**WHAT YOU SHOULD DO:** Repeat exactly, and only, the lines of the material below from the one that contains "Rip currents" through its final line.

↓↓↓

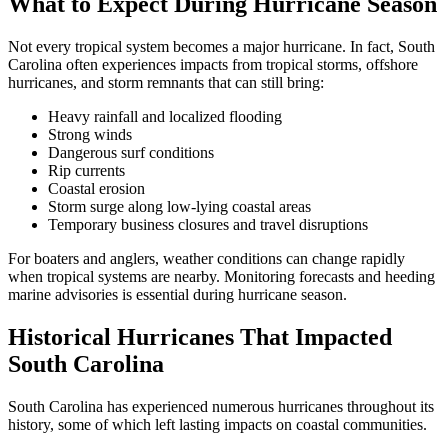
What to Expect During Hurricane Season
Not every tropical system becomes a major hurricane. In fact, South
Carolina often experiences impacts from tropical storms, offshore
hurricanes, and storm remnants that can still bring:
Heavy rainfall and localized flooding
Strong winds
Dangerous surf conditions
Rip currents
Coastal erosion
Storm surge along low-lying coastal areas
Temporary business closures and travel disruptions
For boaters and anglers, weather conditions can change rapidly
when tropical systems are nearby. Monitoring forecasts and heeding
marine advisories is essential during hurricane season.
Historical Hurricanes That Impacted
South Carolina
South Carolina has experienced numerous hurricanes throughout its
history, some of which left lasting impacts on coastal communities.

↑↑↑

**THE ANSWER:**
Rip currents
Coastal erosion
Storm surge along low-lying coastal areas
Temporary business closures and travel disruptions
For boaters and anglers, weather conditions can change rapidly
when tropical systems are nearby. Monitoring forecasts and heeding
marine advisories is essential during hurricane season.
Historical Hurricanes That Impacted
South Carolina
South Carolina has experienced numerous hurricanes throughout its
history, some of which left lasting impacts on coastal communities.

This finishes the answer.